Muitos de seus colegas eram ruins, perversos, baderneiros e sem escrúpulos. Tentando humilhar   Pelezinho a todo momento, criticando suas roupas velhas, remendadas (embora limpas), sapatos reusados e, ainda, sempre lembrando, pejorativamente, a sua cor.  

Certo dia, durante uma aula de matemática, os alunos estavam fazendo tanta algazarra que a professora se viu na obrigação de impor-lhes um castigo. Passou na lousa um problema e mandou que resolvessem. Naturalmente só Pelezinho conseguiu acertar o dever. Somente ele pode sair e os demais ficaram de castigo na hora do recreio. Enraivecidos, aqueles pequenos marginais combinaram de bater em Pelezinho na saída da escola. E assim o fizeram. Após a aula mais de quinze meninos começaram a seguir nosso pequeno herói. Logo que notou que estava sendo perseguido, no caminho de volta, Pelezinho sentiu medo e, começou a correr. Os pestinhas também o fizeram e se aproximavam rapidamente de nosso amiguinho que, desesperado de medo, ele corria mais.
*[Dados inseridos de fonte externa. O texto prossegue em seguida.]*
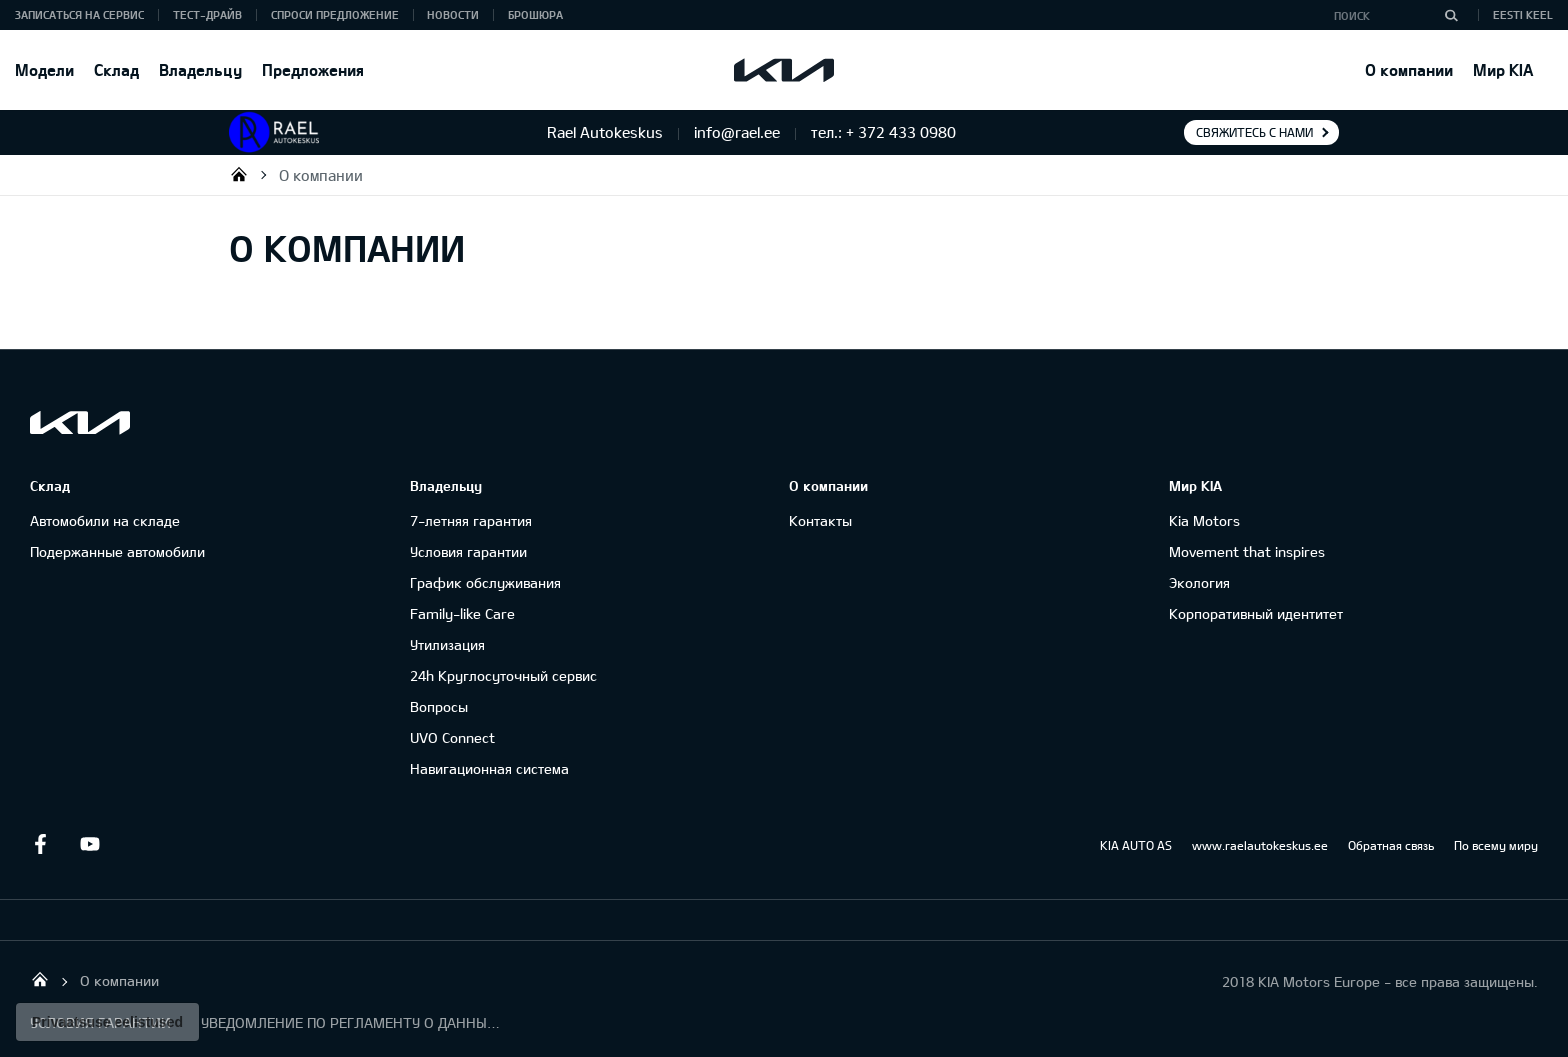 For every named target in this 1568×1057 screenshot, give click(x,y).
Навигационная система (489, 768)
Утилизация (447, 644)
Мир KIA (1503, 69)
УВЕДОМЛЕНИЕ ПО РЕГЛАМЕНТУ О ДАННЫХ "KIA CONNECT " (351, 1022)
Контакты (820, 520)
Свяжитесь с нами (1254, 132)
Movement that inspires (1247, 551)
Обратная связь (1391, 845)
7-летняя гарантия (471, 520)
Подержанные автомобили (117, 551)
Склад (116, 69)
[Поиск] (1451, 15)
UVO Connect (452, 737)
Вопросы (439, 706)
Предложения (313, 69)
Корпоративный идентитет (1256, 613)
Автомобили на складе (105, 520)
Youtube (90, 844)
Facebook (40, 844)
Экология (1199, 582)
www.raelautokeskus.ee (1260, 845)
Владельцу (200, 69)
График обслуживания (485, 582)
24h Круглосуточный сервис (503, 675)
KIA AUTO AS (1136, 845)
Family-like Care (462, 613)
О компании (1409, 69)
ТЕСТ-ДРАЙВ (207, 14)
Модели (44, 69)
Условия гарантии (468, 551)
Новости (453, 14)
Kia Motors (1204, 520)
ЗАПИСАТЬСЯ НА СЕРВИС (79, 14)
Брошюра (535, 14)
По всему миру (1496, 845)
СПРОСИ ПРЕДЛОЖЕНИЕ (335, 14)
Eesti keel (1523, 14)
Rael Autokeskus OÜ (239, 174) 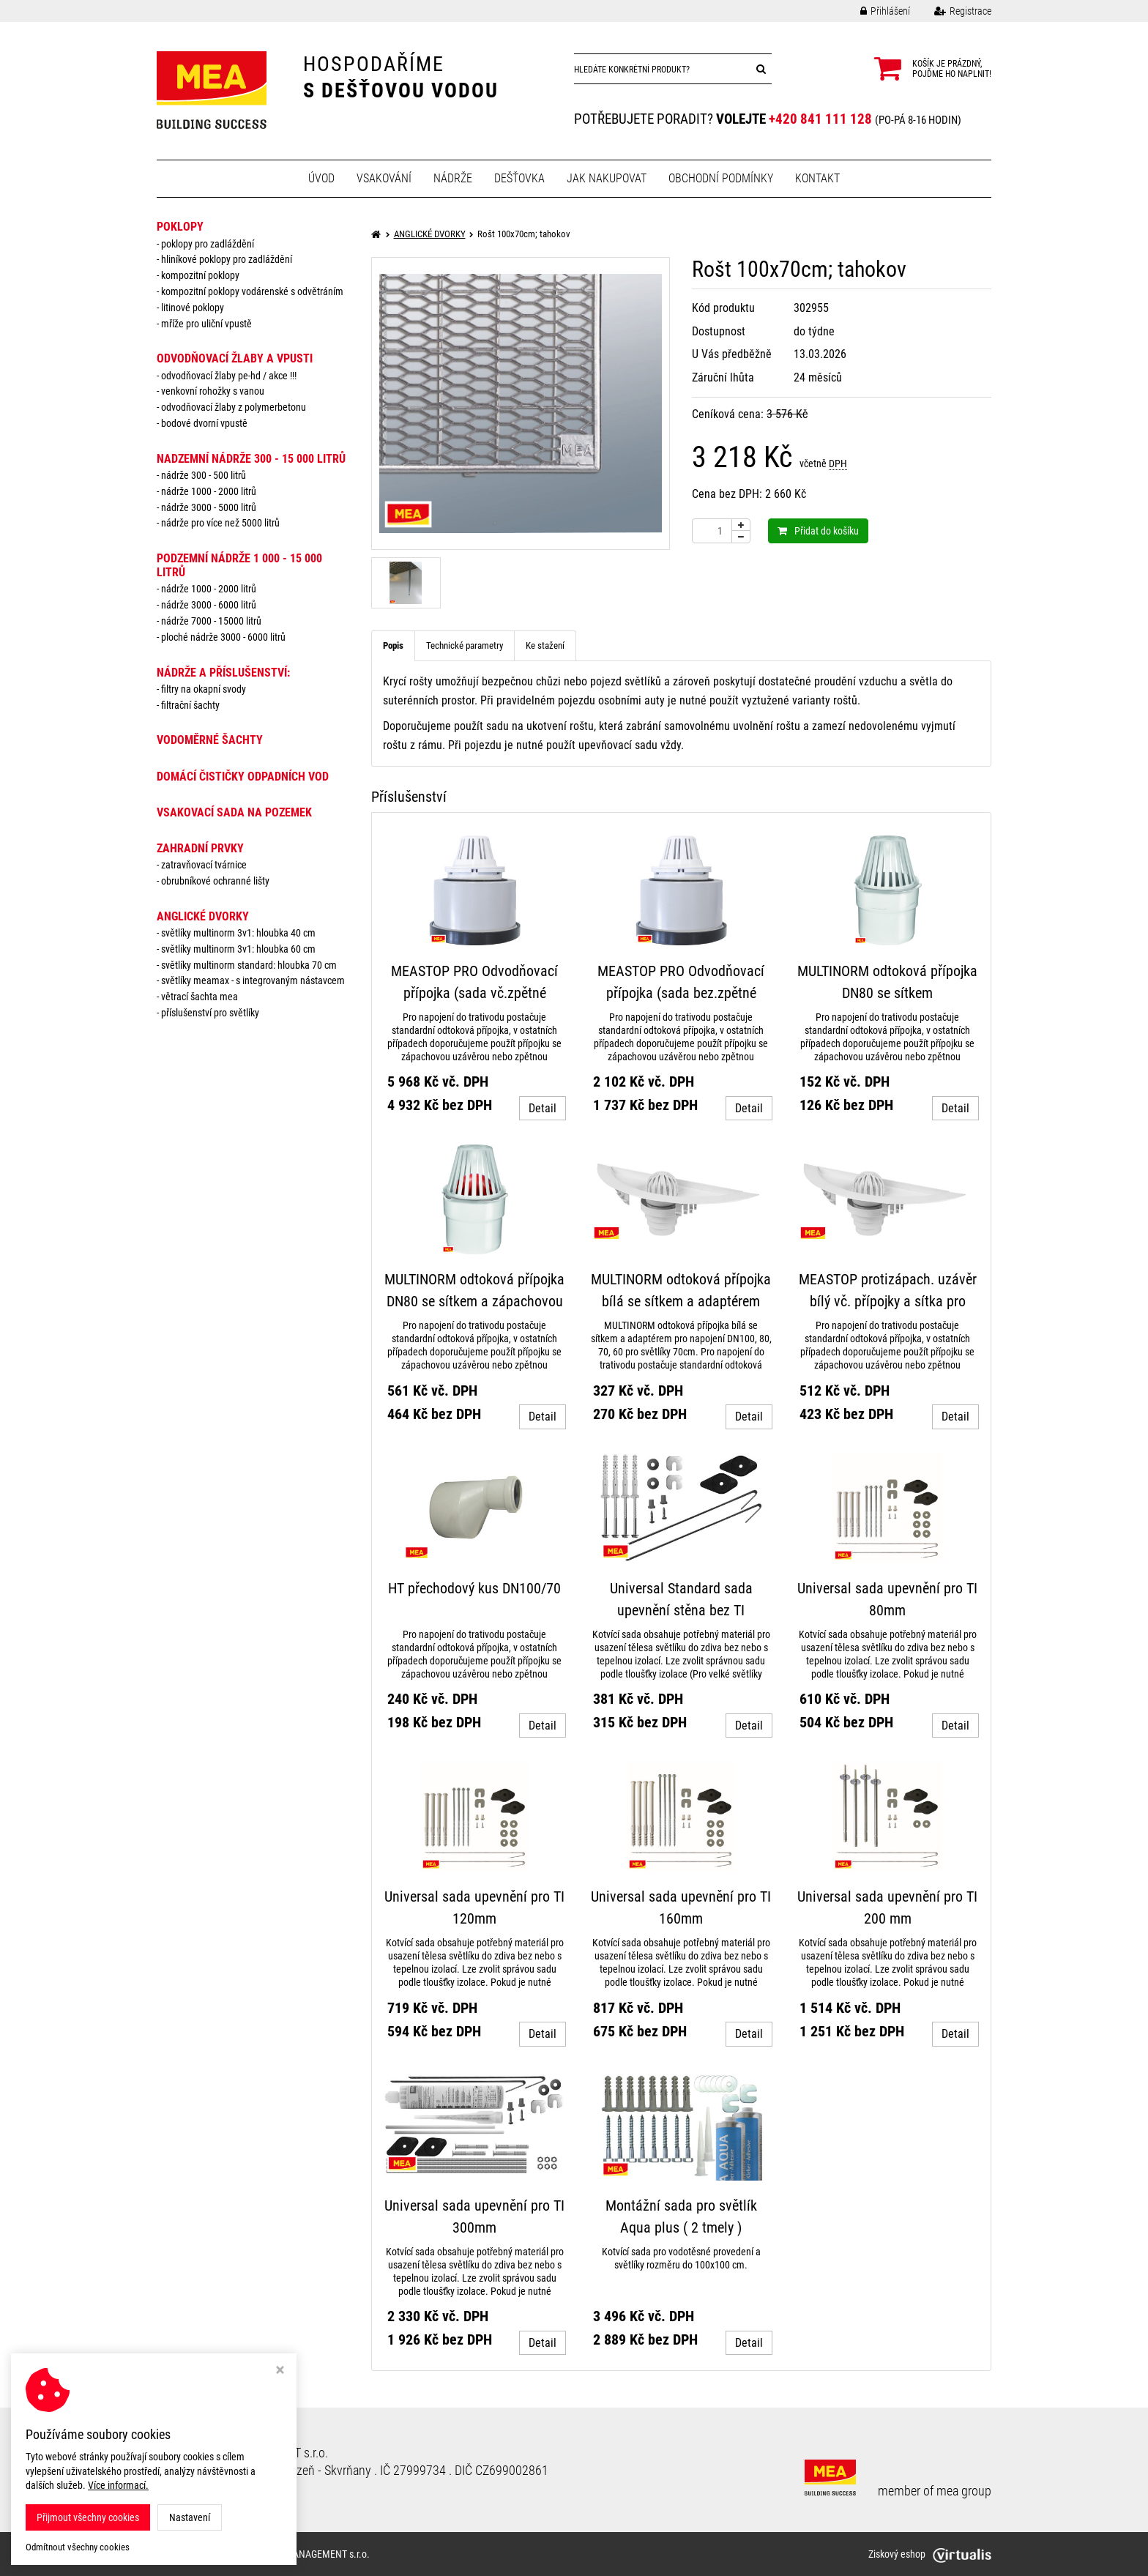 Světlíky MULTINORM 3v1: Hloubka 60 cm (238, 949)
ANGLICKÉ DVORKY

Já se podia ver a fazenda, mas, a porteira era muito bem trancada e, até que conseguisse abri-la, fatalmente seria alcançado. Apavorado e já chorando Pelezinho desviou seu caminho para a floresta,  correndo mais e mais e, a cada olhada para trás, ele sentia que seus perseguidores estavam mais perto. Lembrou-se, então, de seu Leão. Sim, só seu leão poderia salvá-lo! Correndo ainda mais forte, com os meleques já bem pertinho, reunindo todo o resto da força que ainda tinha, ele gritou como nunca gritara antes, muito alto, forte e misturado com choro e soluços: DUNNGAAAAAAAAAAA!!! Sem nada entender a molecada começou a rir e riram muito e tanto riram que nem notaram o que estava acontecendo. Com um rugido estrondoso fazendo estremecer a terra e paralisar de medo os endiabrados perseguidores, o fiel leão atendeu de imediato ao seu amigo e rápido como um raio, apareceu na estrada ao lado de Pelezinho que rapidamente montou em seu pescoço. Assustados os perseguidores viraram perseguidos e voltaram em uma corrida desenfreada. Perdendo pelo caminho seu material escolar, rapidamente chegaram assustados em suas casas. Tiveram que inventar outra história, pois aquela do leão não convenceria os seus familiares, pois o leão já não estava lá, já que voltara mesmo da estrada.   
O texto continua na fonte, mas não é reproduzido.